Supplied entries START

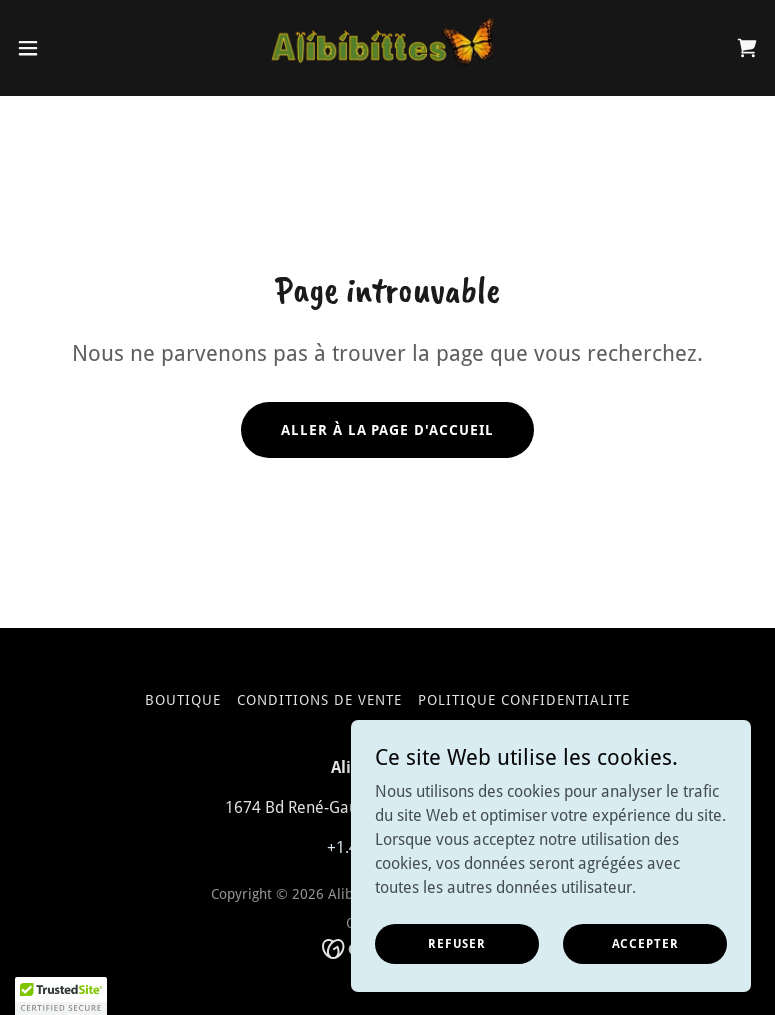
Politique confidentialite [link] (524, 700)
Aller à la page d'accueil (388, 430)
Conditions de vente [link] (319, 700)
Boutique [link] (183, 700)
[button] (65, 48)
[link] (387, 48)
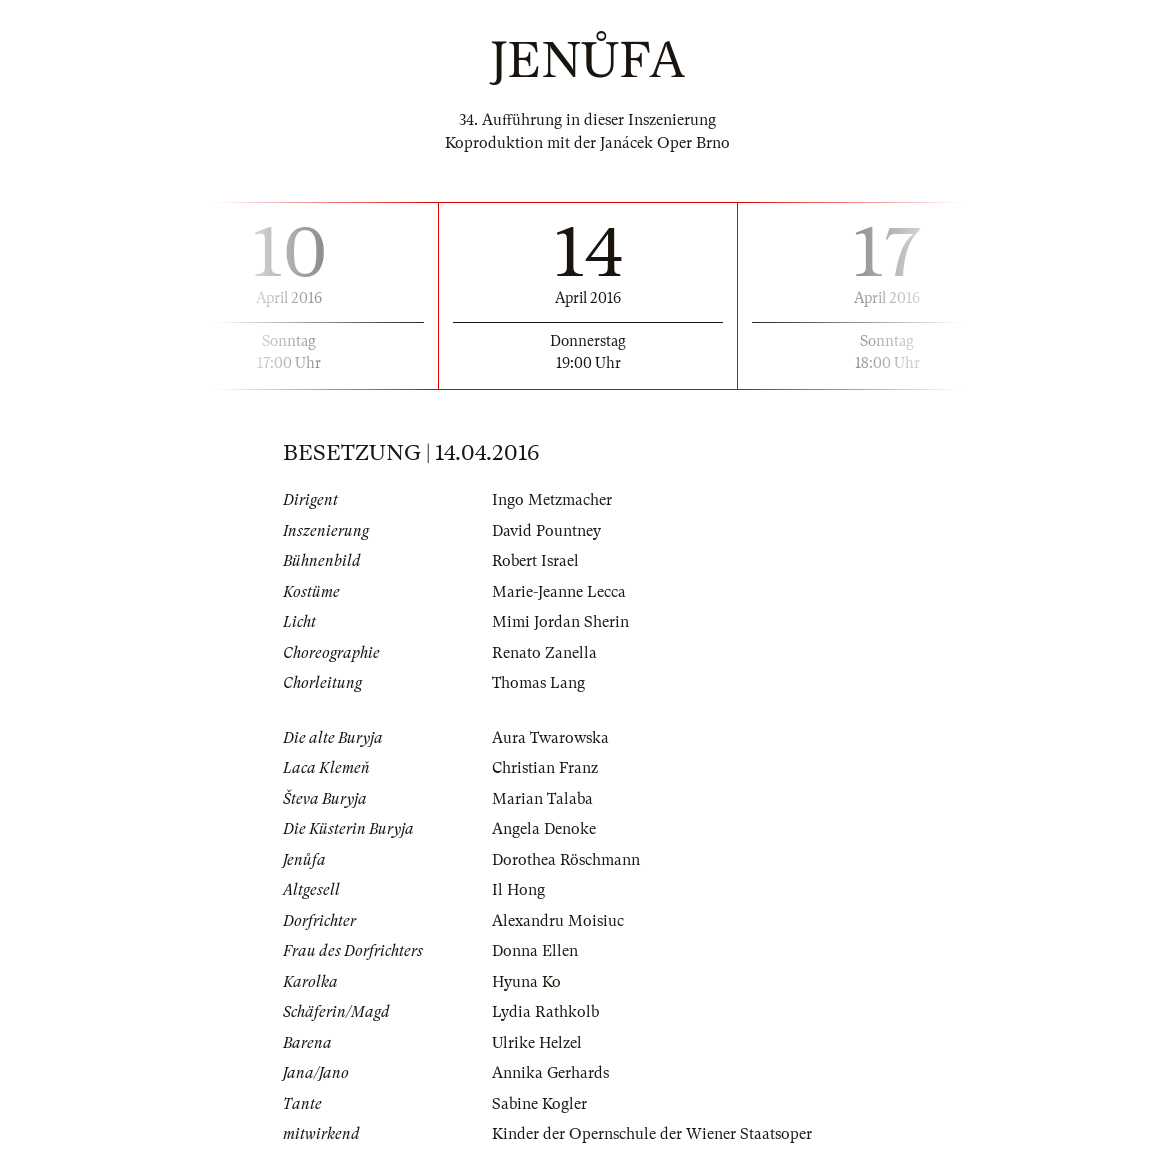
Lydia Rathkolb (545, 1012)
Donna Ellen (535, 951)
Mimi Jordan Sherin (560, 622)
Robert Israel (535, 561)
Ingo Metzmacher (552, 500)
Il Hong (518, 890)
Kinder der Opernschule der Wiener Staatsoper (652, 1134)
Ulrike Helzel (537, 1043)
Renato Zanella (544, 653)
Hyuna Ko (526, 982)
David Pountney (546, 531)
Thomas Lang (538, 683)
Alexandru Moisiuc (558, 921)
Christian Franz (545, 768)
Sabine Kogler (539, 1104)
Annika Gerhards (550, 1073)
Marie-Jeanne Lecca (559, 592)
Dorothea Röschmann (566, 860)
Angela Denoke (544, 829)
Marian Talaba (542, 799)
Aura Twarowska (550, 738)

Supplied entries END
Supplied entries START

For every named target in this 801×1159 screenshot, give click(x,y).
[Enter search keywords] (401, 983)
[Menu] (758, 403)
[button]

Supplied entries END
Supplied entries START

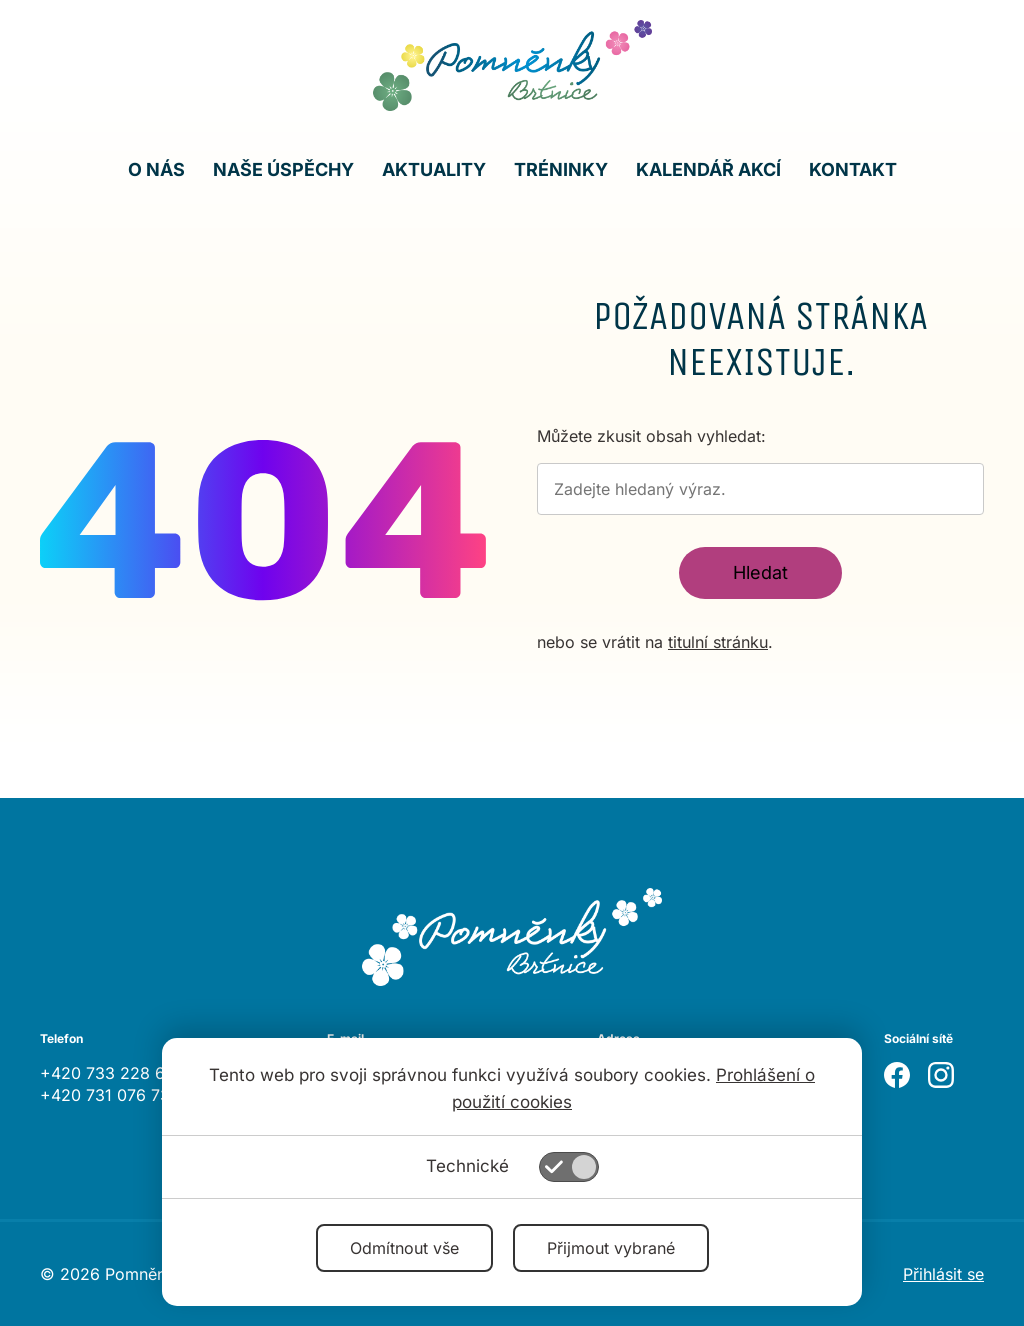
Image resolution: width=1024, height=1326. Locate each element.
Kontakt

Supplied entries END

Instructions for the task → Your answer should be the lines of the listing above between the line holding "Donna Ellen (535, 951)" and the line holding "Aura Twarowska (550, 738)", inclusive, restated word for word and alone.

Output for this exercise →
Donna Ellen (535, 951)
Mimi Jordan Sherin (560, 622)
Robert Israel (535, 561)
Ingo Metzmacher (552, 500)
Il Hong (518, 890)
Kinder der Opernschule der Wiener Staatsoper (652, 1134)
Ulrike Helzel (537, 1043)
Renato Zanella (544, 653)
Hyuna Ko (526, 982)
David Pountney (546, 531)
Thomas Lang (538, 683)
Alexandru Moisiuc (558, 921)
Christian Franz (545, 768)
Sabine Kogler (539, 1104)
Annika Gerhards (550, 1073)
Marie-Jeanne Lecca (559, 592)
Dorothea Röschmann (566, 860)
Angela Denoke (544, 829)
Marian Talaba (542, 799)
Aura Twarowska (550, 738)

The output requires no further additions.